26 de julho de 2010

"Crime confesso de imprecisão"

Ricardo Ramos
          Graciliano: retrato Fragmentado
          Eu tinha pouco menos de 15 anos quando cheguei ao Rio e foi aí que praticamente conheci meu pai. Sua prisão me deixara muito pequeno, lá em Maceió, na casa de meu avô materno. Umas férias ligeiras, dois meses corridos entre espantos, cariocas, não haviam bastado para nos aproximar. Se dele quase não aguardar nem o rosto, quanto mais traços de temperamento. È facil imaginar as surpresas que tive, no primeiro encontro, me oferecendo um cigarro ("Você fuma?") ou nas muitas conversas continuadas.
          Logo eu trabalhava em jornal, fazia política, estudava 'a noite. Ele era inspetor de ensino na minha escola, acreditei piamente que só fiscalizava a mim. Depois eu começava a escrever, umas coisas que pareciam contos, e naturalmente foi meu primeiro leitor. Além do geral de política e literatura, nosso terreno mais comum, passamos a falar daquilo em particular. Principiava meu aprendizado.
          - Não escreva "algo" - ele implicou
          Quis saber por quê, me respondeu:
          - É crime confesso de imprecisão.
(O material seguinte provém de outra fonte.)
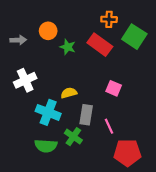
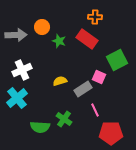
green square: (134, 37) -> (117, 60), moved, turned 30
gray arrow: (18, 40) -> (16, 35), size x1.5
cyan cross: (48, 112) -> (17, 98), moved, turned 30
gray rectangle: (86, 115) -> (83, 89), moved, turned 48

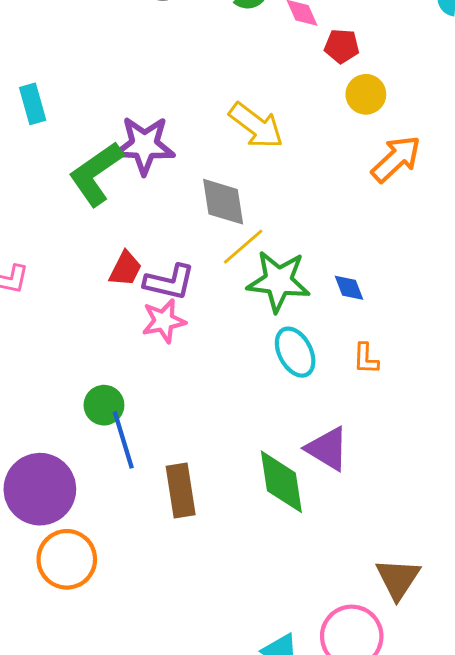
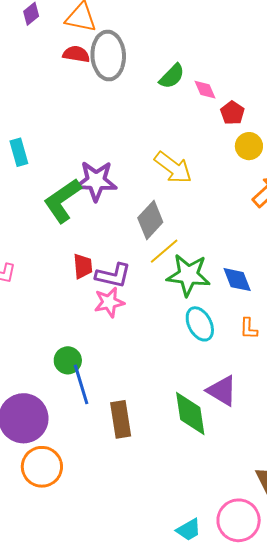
red pentagon: (342, 46) -> (232, 113), turned 30
gray diamond: (223, 202) -> (150, 220), turned 51
red trapezoid: (125, 269) -> (83, 266), turned -32
blue diamond: (349, 288) -> (237, 280), size x1.4

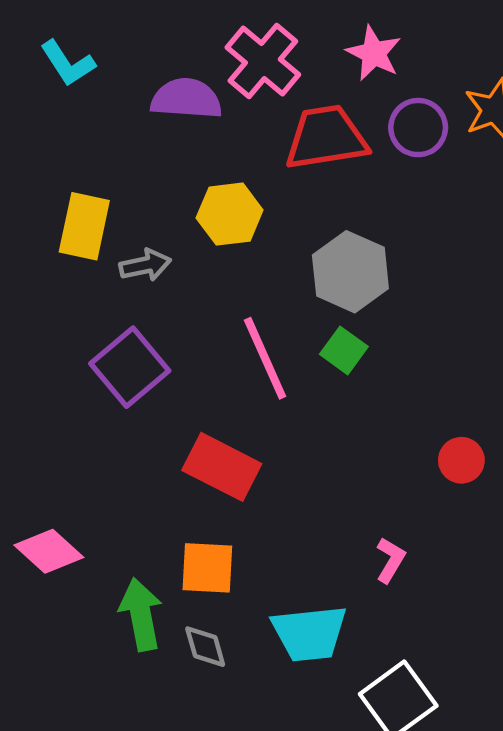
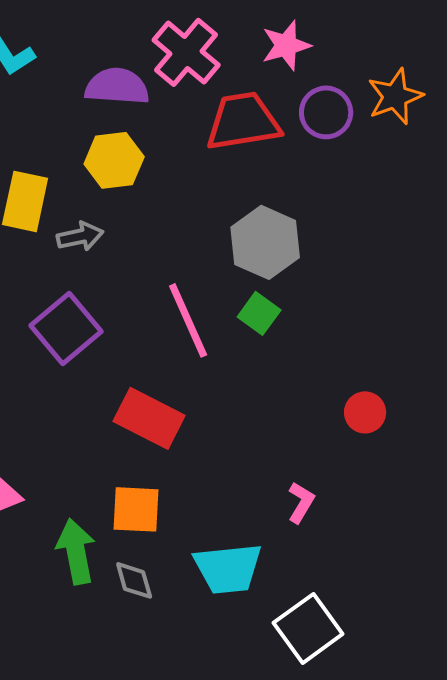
pink star: (374, 53) -> (286, 45), turned 30
yellow hexagon: (230, 214) -> (114, 160), moved

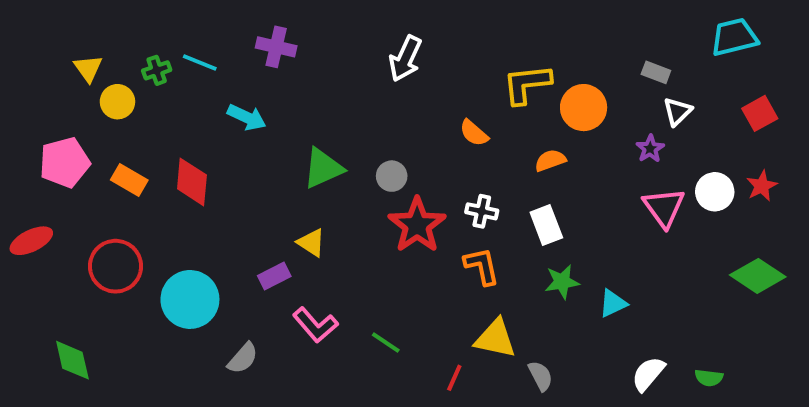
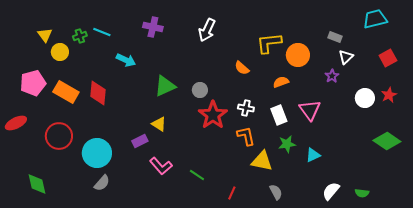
purple cross: (276, 47) -> (153, 27), moved
orange rectangle: (129, 180) -> (66, 92), size x1.4
pink triangle: (664, 207) -> (310, 110), moved
yellow triangle: (495, 339) -> (262, 161), moved
gray semicircle: (243, 358) -> (102, 183), moved

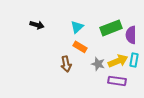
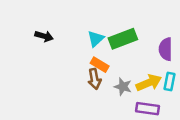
green rectangle: (111, 28) -> (123, 39), moved
brown arrow: (66, 64) -> (94, 79), moved

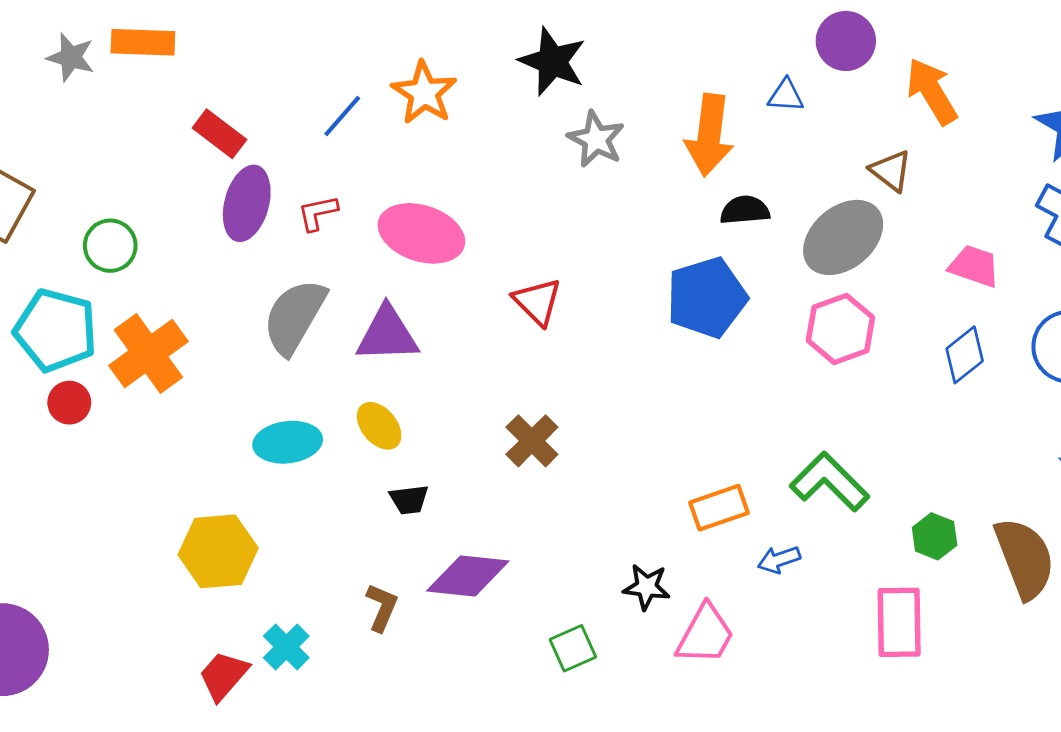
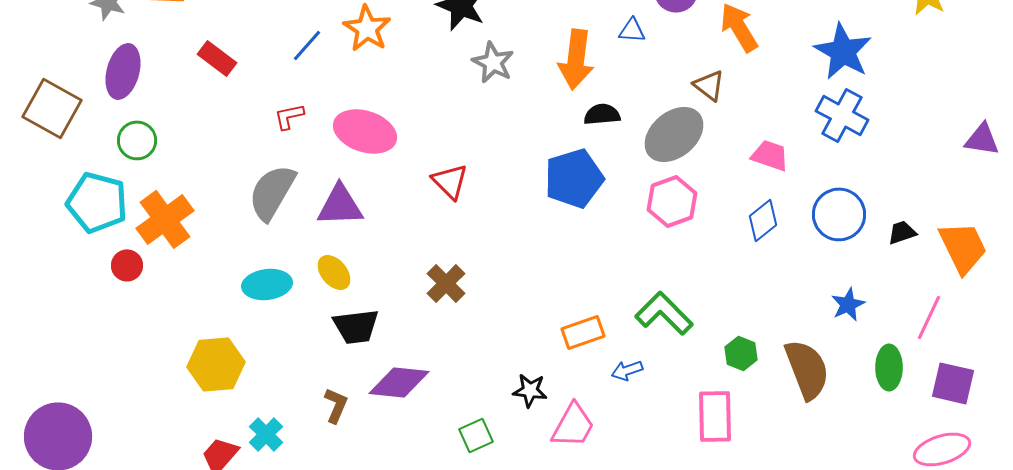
purple ellipse: (247, 203) -> (123, 71), moved
red circle: (69, 403) -> (127, 265), moved
black trapezoid: (409, 500) -> (356, 326), size x1.6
          Mais tarde eu estranhei:
          - Por que você não usa reticências e exclamações?
          Não demorou um segundo:
          - Reticências, porque é melhor dizer do que deixar em suspenso. Exclamações, porque não sou idiota para ficar me espantando à toa.
         E certa vez, a propósito de um parágrafo que eu empregara diferentes tempos de um verbo( passado, presente , futuro), recomendou:
         - Não faça isso.
        Resisti, Machado de Assis fazia, até numa frase. Estava certo. Era um erro sim. Não gramatical, mas de pensamento. Ninguém raciocina aos pulos. E arrematou:
        - O importante é escrever duas páginas no condicional sem ficar monocórdio, nem dar eco, sem que se perceba.
        Esmoreci, confessando:
        - Não vou conseguir isso nunca.
       Ele me animou:
       - Vai, sim. Com suor, paciência, vai.